Solid State Logic 新製品発表会レポート!先日突如としてデビューした『SIGMA』と『Stereo Master Bus Compressor for 500 Module』が、Musikmesse 2013以降世界で初めて姿を現しました! この新製品と共に日本にやってきたSolid State Logic(以下SSL)本社のJames Motley氏のハンズオンによるセミナー形式の新製品発表会の様子をお伝えします!
SSLのコンソールを使って時代を築いてきた熟練エンジニアから、DAW世代の新進気鋭アーティストまで、最高のミックスを行うために真に音楽に向き合う音楽人全てに知ってもらいたい期待の製品がこのSIGMA。
SIGMAはSSLコンソールの『AWS 924/948』や『Duality(NAB2013でバージョンアップを発表)』に搭載されているDAWによるアナログフェーダーオートメーション機能『A-FADA』と、Super Analogue回路を搭載した「DAWオートメーションのアナログサミングエンジン」です。この日SSL側から出た言葉を借りれば「ラックに納まるAWSコンソール」とも言えます。
A-FADAは前述のように、AWSや現行Dualityコンソールに装備された画期的な機能です。コンソールのフェーダーを動かせばそれをイーサネットケーブル経由でつないだDAWに記録でき、逆にDAWを再生すると書き込まれたオートメーション情報を使ってアナログフェーダーを上下させます。

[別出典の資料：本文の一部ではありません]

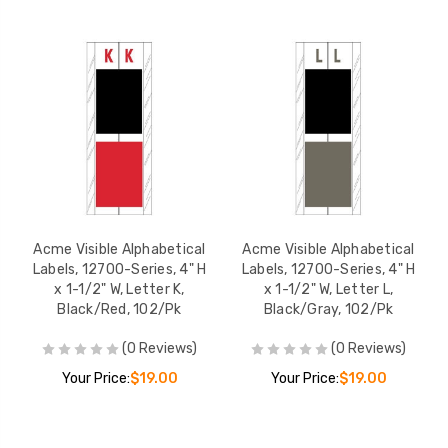
Acme Visible Alphabetical
Acme Visible Alphabetical
Labels, 12700-Series, 4" H
Labels, 12700-Series, 4" H
x 1-1/2" W, Letter K,
x 1-1/2" W, Letter L,
Black/Red, 102/Pk
Black/Gray, 102/Pk
(0 Reviews)
(0 Reviews)
Your Price:
$19.00
Your Price:
$19.00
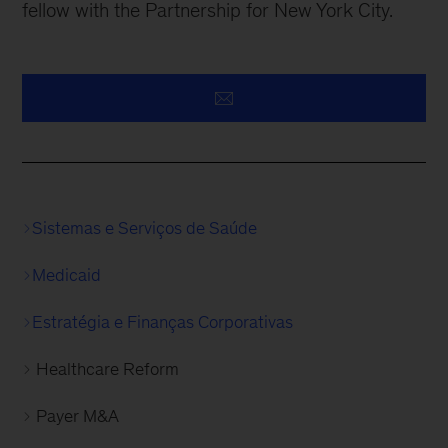
fellow with the Partnership for New York City.
Sistemas e Serviços de Saúde
Medicaid
Estratégia e Finanças Corporativas
Healthcare Reform
Payer M&A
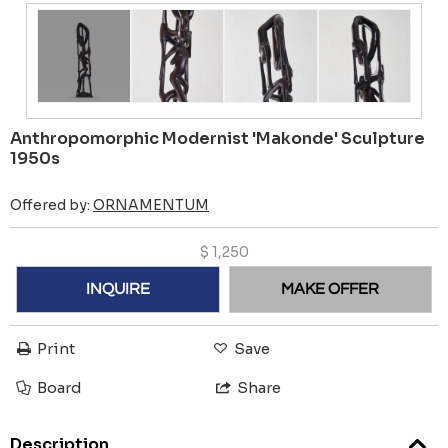
Anthropomorphic Modernist 'Makonde' Sculpture
1950s
Offered by:
ORNAMENTUM
$
1,250
INQUIRE
MAKE OFFER
Print
Save
Board
Share
Description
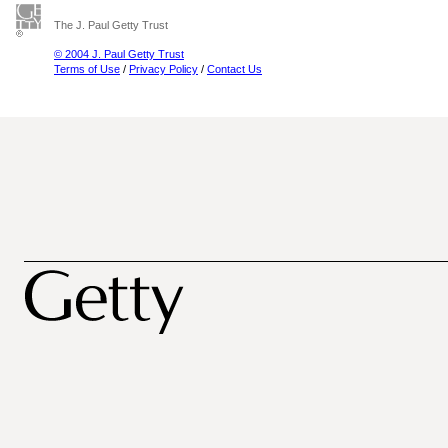
The J. Paul Getty Trust
© 2004 J. Paul Getty Trust
Terms of Use
/
Privacy Policy
/
Contact Us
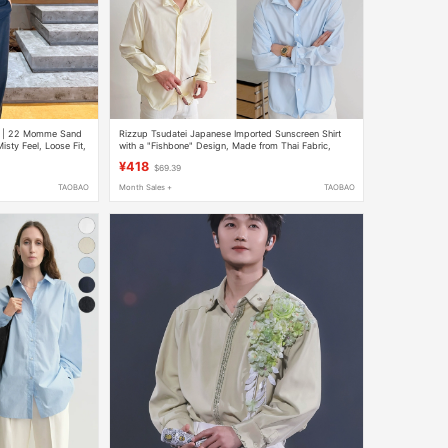
lk | 22 Momme Sand
Rizzup Tsudatei Japanese Imported Sunscreen Shirt
sty Feel, Loose Fit,
with a "Fishbone" Design, Made from Thai Fabric,
Wrinkle-Resistant, Machine Washable, and Twistable
¥418
$69.39
TAOBAO
Month Sales +
TAOBAO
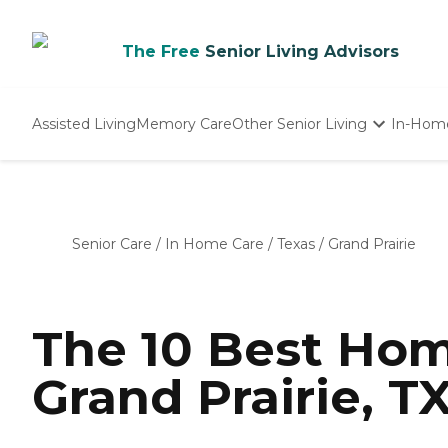
The Free
Senior Living Advisors
Assisted Living
Memory Care
Other Senior Living
In-Hom
Independent Living
Nursing Homes
Adult Day Care
Senior Care
/
In Home Care
/
Texas
/
Grand Prairie
The 10 Best Hom
Grand Prairie, T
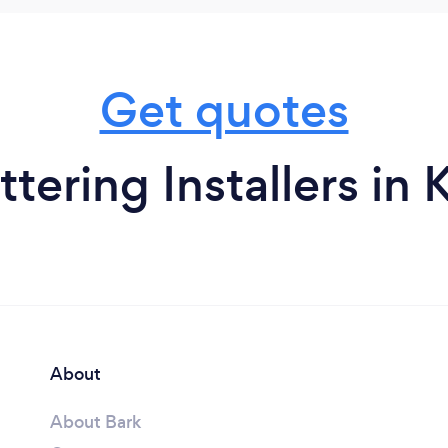
Get quotes
tering Installers in
About
About Bark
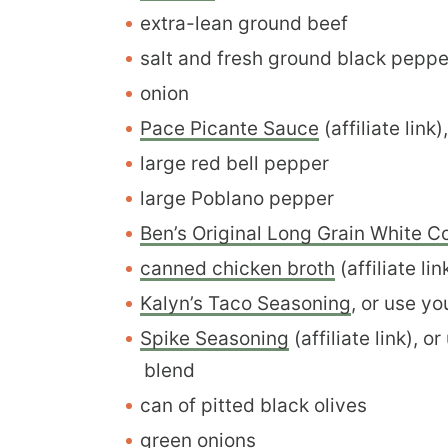
extra-lean ground beef
salt and fresh ground black pepper
onion
Pace Picante Sauce
(affiliate link
large red bell pepper
large Poblano pepper
Ben’s Original Long Grain White C
canned chicken broth
(affiliate li
Kalyn’s Taco Seasoning
, or use y
Spike Seasoning
(affiliate link), 
blend
can of pitted black olives
green onions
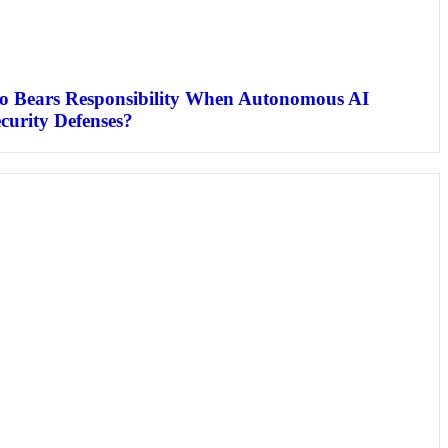
o Bears Responsibility When Autonomous AI
curity Defenses?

「DAWのワークフロー」と「アナログの音質」を両立できるまさにハイブリッドなミックス環境が手に入ります。
本体のフロントパネルは今までのBlackではなく「Traditional British Racing color(James氏 談)」Astom MartinやJaguer、Lotusと一緒だ!!と実はこの部分が一番熱の入った説明…。そしてリモート用のPCブラウザに同じ深緑色で映し出されているのはSIGMAのコントロールソフトウェア。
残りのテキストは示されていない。